This past weekend, I was told by several people that I was lucky to have had Itzl for as long as I did, since anyone could claim a greater need and take him from me for themselves.
This is a rumor I want to nip right here, right now.
I can see how this rumor got started, and I am going to try to work my way through fact and rumor.
First, the foundation of this rumor is actually based in fact.
There are agencies that train service dogs and retain ownership of the dog regardless of who is using its services. The disabled people using these dogs are called "handlers" and if the agency wants their dog back and to give it to someone else, they are free to do so, regardless of the need of the person currently using the dog's services or the impact it may have on that person's life if they are deprived of the dog's services.
Most of these agencies are ethical and allow the dog to remain with the handler for the duration of the dog's serviceable life. For most dogs, that's between 5 and 8 years. When the agency determines that it's time for the dog to retire, they take the dog away and they don't always have a replacement dog ready for that person.
The puppy trainer gets first dibs on having the dog as a retired service dog pet. If the puppy trainer doesn't want the retired dog, it is put up for adoption. The handler is almost never given a chance to claim the dog and keep it. This is because the agency fears the dog will continue to try to work after its retirement - a valid fear. Dogs are workaholics. Even if the handler treated the dog as a pet and left it behind when they went out with a new service dog, the old one would feel diminished.
There aren't many agencies that do things this way. The handler is often given much more control over when the dog is retired, but they still have to give the dog up at it retirement.
The rumor, however, is saying it doesn't matter who or how the dog is trained or who owns it, if the dog is trained as a service dog, then it can be taken away at any time and given to someone else.
That part is totally wrong.
No one is going to come and take a service dog away from one disabled person in order to give it to some other disabled person. That's completely wrong.
If you self train your service dog, or you own the dog before, during, and after the training, no one can take it away from you. No one can come along and say, "Hey, I know a disabled person who needs a dog just like that. I'm taking your dog to give to them. Oh, you're disabled, too? Too bad."
There is no federal, state, or other government agency that determines the degree of worthiness for a service dog. There is no federal, state, or other government agency that decides just how disabled you must be in order to need a service dog. there is no federal, state, or other government agency that will take a service dog from one disabled person to give to another "more" disabled person.
It's not going to happen.
I don't know of a single disabled person who would take another disabled person's service dog for themselves, and no law allowing them to do so.

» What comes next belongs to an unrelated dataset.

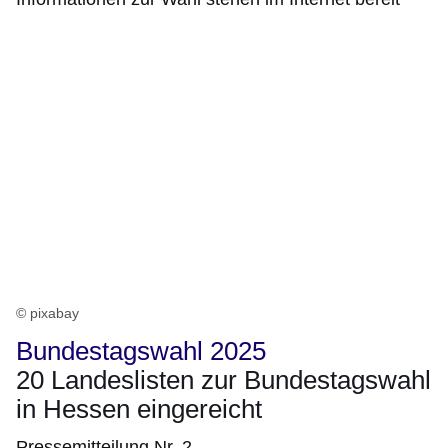
© pixabay
Bundestagswahl 2025
20 Landeslisten zur Bundestagswahl
in Hessen eingereicht
Pressemitteilung Nr. 2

If you are disabled and have a service dog, that dog is yours until it retires or dies.
Unless the dog is on loan to you by a service dog agency, no one can take your service dog from you.
Those agencies that loan service dogs to disabled people are one among many reasons I prefer owner-trained service dogs. There's no question then on who controls the care and service of the dog. Owner-Handler is the way to go as far as I'm concerned.
Itzl and I have spent years building up our partnership. We know one another and the alert/response process between us is seamless and virtually invisible to people who don't know what to look for. Yes, sometimes it causes problems because Itzl is small and cute and fluffy and therefore he must be a pet in the eyes of many people. I get challenged a lot because of his cuteness, as if a service dog has to be ugly, or perhaps merely large. But to have him taken from me just because someone thinks someone else needs his training and services more? No. That isn't going to happen.
I depend on Itzl a lot. And Xoco, even if she is a stay-at-home hearing ear dog. I'm keeping an eye on Itzl's health. He's 7 now. As a Chihuahua, he has probably another 7 years of service in him minimum and maybe as much as 10. Hearing isn't as much of a physical strain on a dog as being a mobility dog is so hearing ear dogs have a much longer service life. In 5 years, I am going to start looking for a replacement for Itzl because by the time I find and train a new hearing ear dog, he'll be ready to retire. Then he'll become a stay-at-home hearing ear dog like Xoco and will keep her company (she's 2 years old now, 5 years his junior) and the new hearing ear dog will be my work and travel companion.
Unless your service dog is on loan to you, no one can take your service dog from you and give it to some other disabled person.